Companies that make products that selectively block Web sites do not refer to these products as censorware, and prefer terms such as "Internet filter" or "URL Filter"; in the specialized case of software specifically designed to allow parents to monitor and restrict the access of their children, "parental control software" is also used. Some products log all sites that a user accesses and rates them based on content type for reporting to an "accountability partner" of the person's choosing, and the term accountability software is used. Internet filters, parental control software, and/or accountability software may also be combined into one product.
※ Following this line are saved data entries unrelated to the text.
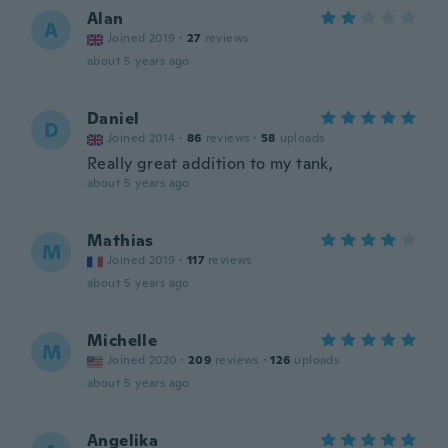
Alan
A
Joined 2019
·
27
reviews
about 5 years ago
Daniel
D
Joined 2014
·
86
reviews
·
58
uploads
Really great addition to my tank,
about 5 years ago
Mathias
M
Joined 2019
·
117
reviews
about 5 years ago
Michelle
M
Joined 2020
·
209
reviews
·
126
uploads
about 5 years ago
Angelika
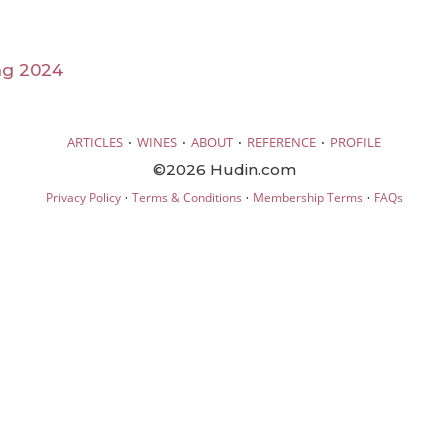
ng 2024
·
·
·
·
ARTICLES
WINES
ABOUT
REFERENCE
PROFILE
©2026 Hudin.com
·
·
·
Privacy Policy
Terms & Conditions
Membership Terms
FAQs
Those critical of such software, however, use the term "censorware" freely: consider the Censorware Project, for example. The use of the term "censorware" in editorials criticizing makers of such software is widespread and covers many different varieties and applications: Xeni Jardin used the term in a 9 March 2006 editorial in The New York Times, when discussing the use of American-made filtering software to suppress content in China; in the same month a high school student used the term to discuss the deployment of such software in his school district.
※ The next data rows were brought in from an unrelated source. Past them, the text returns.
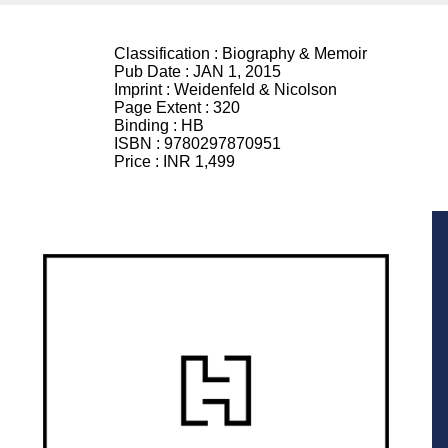
Classification :
Biography & Memoir
Pub Date :
JAN 1, 2015
Imprint :
Weidenfeld & Nicolson
Page Extent :
320
Binding :
HB
ISBN :
9780297870951
Price :
INR 1,499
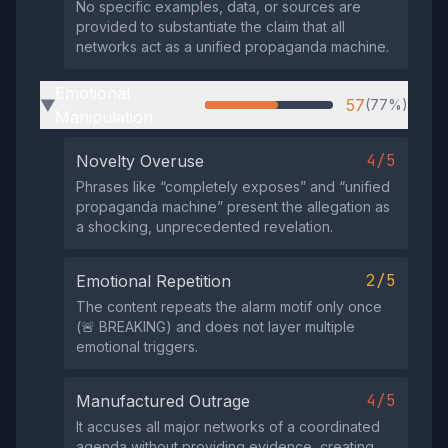
No specific examples, data, or sources are
provided to substantiate the claim that all
networks act as a unified propaganda machine.
Emotional
57
(77%)
▶
Manipulation
4/5
Novelty Overuse
Phrases like “completely exposes” and “unified
propaganda machine” present the allegation as
a shocking, unprecedented revelation.
2/5
Emotional Repetition
The content repeats the alarm motif only once
(🚨 BREAKING) and does not layer multiple
emotional triggers.
4/5
Manufactured Outrage
It accuses all major networks of a coordinated
agenda without providing evidence, creating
In general, outside of editorial pages as described above, traditional newspapers do not use the term "censorware" in their reporting, preferring instead to use less overtly controversial terms such as "content filter", "content control", or "web filtering"; The New York Times and The Wall Street Journal both appear to follow this practice. On the other hand, Web-based newspapers such as CNET use the term in both editorial and journalistic contexts, for example "Windows Live to Get Censorware."

==Types of filtering==
Filters can be implemented in many different ways: by software on a personal computer, via network infrastructure such as proxy servers, DNS servers, or firewalls that provide Internet access. No solution provides complete coverage, so most companies deploy a mix of technologies to achieve the proper content control in line with their policies.

=== Browser based filters ===
Browser based content filtering solution is the most lightweight solution to do the content filtering, and is implemented via a third party browser extension.

=== E-mail filters ===
E-mail filters act on information contained in the mail body, in the mail headers such as sender and subject, and e-mail attachments to classify, accept, or reject messages. Bayesian filters, a type of statistical filter, are commonly used. Both client and server based filters are available.

=== Client-side filters ===
This type of filter is installed as software on each computer where filtering is required. This filter can typically be managed, disabled or uninstalled by anyone who has administrator-level privileges on the system. A DNS-based client-side filter would be to set up a DNS Sinkhole, such as Pi-Hole.

=== Content-limited (or filtered) ISPs ===
Content-limited (or filtered) ISPs are Internet service providers that offer access to only a set portion of Internet content on an opt-in or a mandatory basis. Anyone who subscribes to this type of service is subject to restrictions. The type of filters can be used to implement government, regulatory or parental control over subscribers.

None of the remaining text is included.